By then, Mustang sales success was assured thanks to its sporty nature. As a true high-performance icon, however, the car’s history had yet to be written. That changed when company leadership decided to pursue dominance in the popular SCCA Trans-Am road racing series. They chose to homologate their new NASCAR 429 engine using the Mustang, directing engineers to begin creating performance that would become legendary.
The result – Boss – spanned three engine configurations across two Mustang bodystyles, each of which remains a coveted classic among enthusiasts and collectors today.

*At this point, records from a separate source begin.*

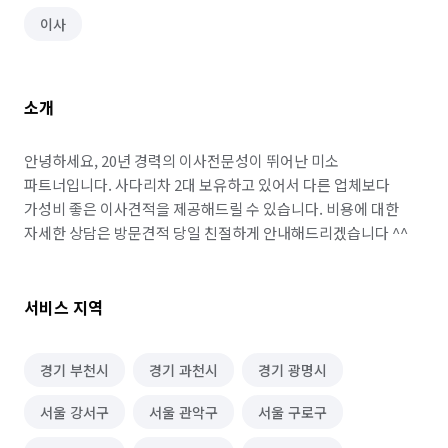
이사
소개
안녕하세요, 20년 경력의 이사전문성이 뛰어난 미소 
파트너입니다. 사다리차 2대 보유하고 있어서 다른 업체보다 
가성비 좋은 이사견적을 제공해드릴 수 있습니다. 비용에 대한 
자세한 상담은 방문견적 당일 친절하게 안내해드리겠습니다 ^^
서비스 지역
경기 부천시
경기 과천시
경기 광명시
서울 강서구
서울 관악구
서울 구로구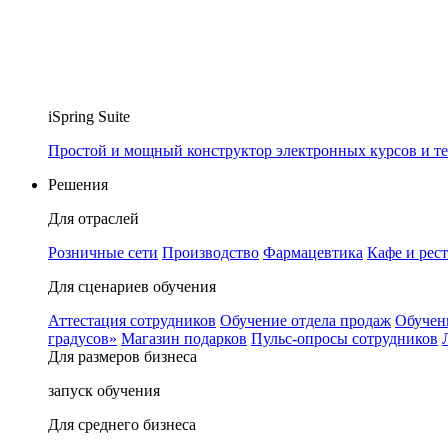
iSpring Suite
Простой и мощный конструктор электронных курсов и те
Решения
Для отраслей
Розничные сети
Производство
Фармацевтика
Кафе и рес
Для сценариев обучения
Аттестация сотрудников
Обучение отдела продаж
Обучен
градусов»
Магазин подарков
Пульс-опросы сотрудников
Для размеров бизнеса
запуск обучения
Для среднего бизнеса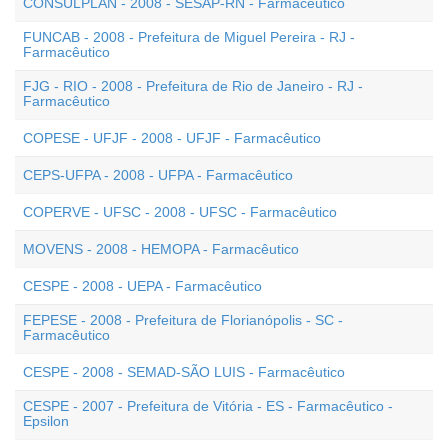
CONSULPLAN - 2008 - SESAP-RN - Farmacêutico
FUNCAB - 2008 - Prefeitura de Miguel Pereira - RJ -
Farmacêutico
FJG - RIO - 2008 - Prefeitura de Rio de Janeiro - RJ -
Farmacêutico
COPESE - UFJF - 2008 - UFJF - Farmacêutico
CEPS-UFPA - 2008 - UFPA - Farmacêutico
COPERVE - UFSC - 2008 - UFSC - Farmacêutico
MOVENS - 2008 - HEMOPA - Farmacêutico
CESPE - 2008 - UEPA - Farmacêutico
FEPESE - 2008 - Prefeitura de Florianópolis - SC -
Farmacêutico
CESPE - 2008 - SEMAD-SÃO LUIS - Farmacêutico
CESPE - 2007 - Prefeitura de Vitória - ES - Farmacêutico -
Epsilon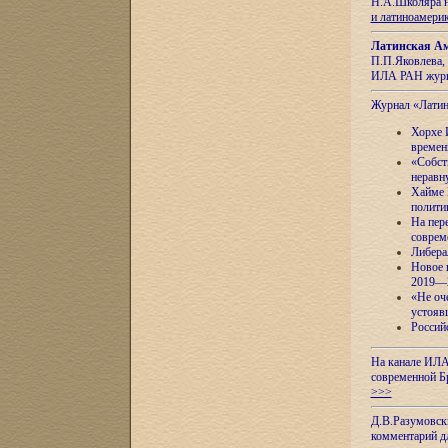
Н.А.Школяра н
и латиноамери
Латинская Ам
П.П.Яковлева, 
ИЛА РАН журн
Журнал «Лати
Хорхе 
времен
«Собст
неравн
Хайме 
полити
На пер
соврем
Либера
Новое 
2019—
«Не оч
устояв
Россий
На канале ИЛА
современной Б
>>>
Д.В.Разумовск
комментарий 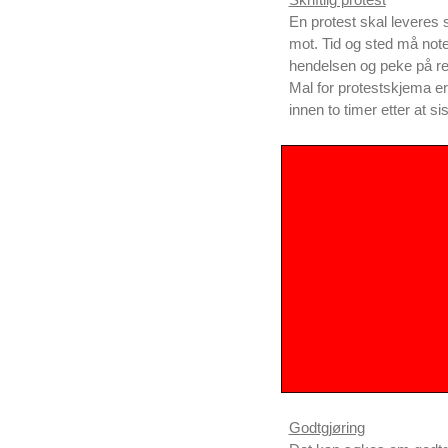
Skriftlig protest
En protest skal leveres s
mot. Tid og sted må not
hendelsen og peke på reg
Mal for protestskjema e
innen to timer etter at s
Godtgjøring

With styling tweaked by newly arrived Ford designer Larry Shinoda, the new-for-1969 Boss 302 sported front and rear spoilers, a blacked-out hood treatment, and racy side stripes for a look that screamed performance.
Under the bodywork, the Boss 302 didn’t disappoint. Its engine combined a four-bolt main Windsor small-block with reworked heads from the then-new 351 Cleveland engine. A forged steel crankshaft, connecting rods and pistons rounded out the reciprocating assembly. The result was a free-breathing, high-revving powerplant making what Ford claimed was 290 gross horsepower – though actual output is estimated to be significantly higher.
Ford engineers also thoroughly massaged the Mustang’s suspension in an effort to meet then-boss Semon “Bunkie” Knudsen’s mandate to “build absolutely the best-handling street car available on the American market.” Stiffer springs and shocks, special sway-bar tuning, a stiffened chassis and wide tires led to the fastest Mustang ever to lap the Ford test track up to that point.
This car was auctioned off by Mecum Auctions on May 19, 2012 at Dana Mecum's 25th Original Spring Classic Auction, Indianapolis.